Pub Date : 2023-01-01 DOI: 10.4103/jbs.jbs_16_22
A. Sudlow, D. Pournaras, C. Roux
Bariatric surgery has been consistently demonstrated in randomized controlled trials to be the most effective treatment currently available for patients with Type 2 diabetes mellitus (T2DM) and obesity. In spite of this, with the emergence of longer-term data, it is now becoming apparent that some of the metabolic benefits afforded by bariatric surgery fatigue with time, prompting clinicians to re-consider how patients should be managed in the postoperative period. As is seen with many other chronic diseases including peripheral vascular disease as well as some cancers, surgery is seen as a means of inducing disease control with medications being employed to maintain sustained remission. In recent years, there have been remarkable advances in pharmacotherapy for the treatment of T2DM as well as additional agents which can produce clinically significant weight loss. Having recognized the potential need for further treatment following bariatric surgery along with the availability of highly effective medical therapies presents the opportunity to explore a multimodal approach to care, combining medications with surgery to potentially improve long-term outcomes.
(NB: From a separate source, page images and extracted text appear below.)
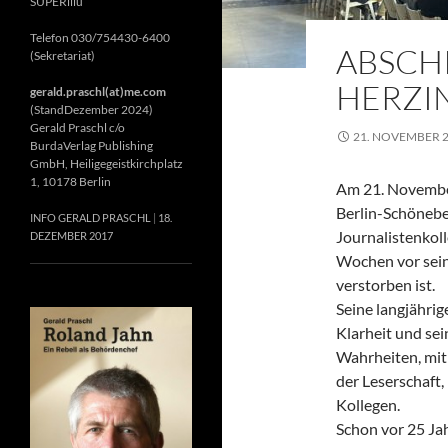
SUPERillu
Telefon 030/754430-6400
ABSCH
(Sekretariat)
HERZIN
gerald.praschl(at)me.com
(StandDezember 2024)
Gerald Praschl c/o
21. NOVEMBER 
BurdaVerlag Publishing
GmbH, Heiligegeistkirchplatz
1, 10178 Berlin
Am 21. November
Berlin-Schönebe
INFO GERALD PRASCHL
18.
Journalistenkol
DEZEMBER 2017
Wochen vor sein
verstorben ist.
Seine langjährig
Klarheit und se
Wahrheiten, mit 
der Leserschaft
Kollegen.
Schon vor 25 Jah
在随机对照试验中,减肥手术一直被证明是目前治疗2型糖尿病(T2DM)和肥胖患者最有效的方法。尽管如此,随着长期数据的出现,现在越来越明显的是,随着时间的推移,减肥手术带来的一些代谢益处是疲劳的,这促使临床医生重新考虑患者在术后期间应该如何管理。正如许多其他慢性疾病(包括外周血管疾病和某些癌症)所看到的那样,手术被视为一种诱导疾病控制的手段,使用药物来维持持续的缓解。近年来,在治疗2型糖尿病的药物治疗方面取得了显著进展,同时也有其他药物可以产生临床显著的体重减轻。认识到减肥手术后进一步治疗的潜在需求,以及高效药物治疗的可用性,为探索多模式护理方法提供了机会,将药物与手术相结合,以潜在地改善长期结果。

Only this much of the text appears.